Converging trends and strengthening climatic signal in the radial growth of Abies alba in Austria – between the legacies of “Waldsterben” and the era of climate change?

Balázs Garamszegi1, Michael Grabner2, Elisabeth Wächter2, Josef Gadermaier1, and Klaus Katzensteiner1
Balázs Garamszegi et al.
  • 1University of Natural Resources and Life Sciences, Institute of Forest Ecology, Vienna, Austria (balazs.garamszegi@boku.ac.at)
  • 2University of Natural Resources and Life Sciences, Institute of Wood Technology and Renewable Materials, Vienna, Austria

Silver fir (Abies alba) is a key forest tree species in Central Europe growing most commonly in its mixtures with Fagus sylvatica and Picea abies. It is also an important species to dendrochronology due to its longevity, historic timber utilization, and generally well-synchronized interannual growth series. However, a growing number of dendroecological studies focusing on climate change has left the species relatively underrepresented even compared to its lower abundance as a dominant forest tree species. It is also due to its weaker growth–climate relationship, compared to species growing in more climatically limited (first of all water-limited) environments. In forest sciences, the species has received wide attention during the complex forest decline phase after the late 1970s and during the 1980s, referred to as the “Waldsterben” in the German-speaking countries of Central Europe, highlighting the negative effects of air pollution of that time, particularly in the context of silver fir. In the era of climate change, the species is gaining renewed interest, especially for its further admixing potential to climatically more resilient forest stands.
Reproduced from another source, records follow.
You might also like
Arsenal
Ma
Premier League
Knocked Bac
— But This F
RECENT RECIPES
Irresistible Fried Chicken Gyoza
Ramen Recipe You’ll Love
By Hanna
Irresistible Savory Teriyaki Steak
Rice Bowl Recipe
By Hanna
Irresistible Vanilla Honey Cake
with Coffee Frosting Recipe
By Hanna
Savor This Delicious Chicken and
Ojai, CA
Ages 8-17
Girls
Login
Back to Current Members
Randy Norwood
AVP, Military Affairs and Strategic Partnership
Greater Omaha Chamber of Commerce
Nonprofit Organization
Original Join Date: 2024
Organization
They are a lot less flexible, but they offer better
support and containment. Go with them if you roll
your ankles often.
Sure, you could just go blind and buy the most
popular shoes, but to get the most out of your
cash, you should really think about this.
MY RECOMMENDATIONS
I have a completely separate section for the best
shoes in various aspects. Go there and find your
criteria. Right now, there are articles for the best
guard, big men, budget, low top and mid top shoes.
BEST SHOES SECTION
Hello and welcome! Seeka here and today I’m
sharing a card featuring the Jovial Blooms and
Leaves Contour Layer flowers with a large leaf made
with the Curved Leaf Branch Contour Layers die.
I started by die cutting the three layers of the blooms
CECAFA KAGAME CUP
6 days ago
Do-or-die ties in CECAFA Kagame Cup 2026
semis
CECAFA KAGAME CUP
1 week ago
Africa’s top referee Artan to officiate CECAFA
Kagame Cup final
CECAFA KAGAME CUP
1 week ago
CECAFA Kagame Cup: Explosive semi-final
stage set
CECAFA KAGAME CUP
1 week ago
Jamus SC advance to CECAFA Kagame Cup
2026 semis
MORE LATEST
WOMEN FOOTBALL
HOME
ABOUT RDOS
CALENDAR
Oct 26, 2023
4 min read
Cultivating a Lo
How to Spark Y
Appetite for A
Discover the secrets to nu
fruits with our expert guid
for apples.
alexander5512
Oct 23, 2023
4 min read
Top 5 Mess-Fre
In our study, we have investigated the long-term trends and the interannual climatic signal in the radial growth chronologies from monospecific stands of silver fir at seven sites representing a broad climatic and elevational gradient along the distribution of the species. The measured chronologies reveal an increasing low-frequency growth synchrony, starting with a periodic growth increase at the investigated sites since the 1980s, regardless of tree and stand age. Preliminary correlation results suggest that the water-balance related climatic signal has been introduced or has significantly increased between the periods 1961–1990 and 1991–2020. This has been partly associated with a shift or even clear change of sign in the temperature signal. Significant relationships, yet with varying sign, have been also found with the atmospheric water vapor content at each site.

The main research questions aim to focus on the pace and term of this change manifested in the climatic signal, namely (i) whether the growing conditions have changed over longer term or were rather influenced by specific years, (ii) if the change was abrupt or more gradual over time. To answer these questions, different climate data-driven models are fitted to the (detrended) growth series, and the error of the model fit is assessed by shorter windows. The temporal patterns of the change, together with the general growth trends identified, are compared to the climatic trends and the frequency of drier periods since the 1980s, with attention to the timescale of the “Waldsterben” phenomena. The interpretation of the results shall reflect a complex interplay of different drivers of forest conditions during the last decades of the 20th century and the inherent uncertainties thereof. Nevertheless, it can contribute to the dendroecological knowledge of an ecologically and silviculturally important species at the crossroads of past legacies, current and predicted challenges.

How to cite: Garamszegi, B., Grabner, M., Wächter, E., Gadermaier, J., and Katzensteiner, K.: Converging trends and strengthening climatic signal in the radial growth of Abies alba in Austria – between the legacies of “Waldsterben” and the era of climate change?, EGU General Assembly 2024, Vienna, Austria, 14–19 Apr 2024, EGU24-20227, https://doi.org/10.5194/egusphere-egu24-20227, 2024.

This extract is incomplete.